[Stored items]
───

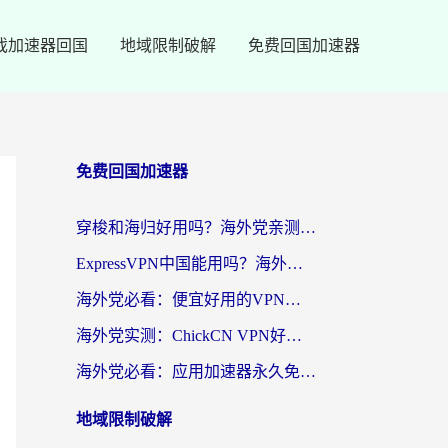
戏加速器回国
地域限制破解
免费回国加速器
免费回国加速器
穿梭和海归好用吗？海外党亲测：3步选对回国加速器，无缝刷国内剧玩手游
ExpressVPN中国能用吗？海外党翻回国内的加速器选择指南（附番茄加速器实测）
海外党必看：便宜好用的VPN怎么选？3步解决回国访问难题+Steam改区技巧
海外党实测：ChickCN VPN好用吗？和OurPlay VPN对比哪个回国效果更好？附避坑指南
海外党必看：应用加速器永久免费版真的靠谱吗？教你选对回国加速器无缝刷国内资源
地域限制破解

───

What you should do - Once the pictures are removed, set down what remains of the entries above exactly.

Worked solution -
戏加速器回国
地域限制破解
免费回国加速器
免费回国加速器
穿梭和海归好用吗？海外党亲测：3步选对回国加速器，无缝刷国内剧玩手游
ExpressVPN中国能用吗？海外党翻回国内的加速器选择指南（附番茄加速器实测）
海外党必看：便宜好用的VPN怎么选？3步解决回国访问难题+Steam改区技巧
海外党实测：ChickCN VPN好用吗？和OurPlay VPN对比哪个回国效果更好？附避坑指南
海外党必看：应用加速器永久免费版真的靠谱吗？教你选对回国加速器无缝刷国内资源
地域限制破解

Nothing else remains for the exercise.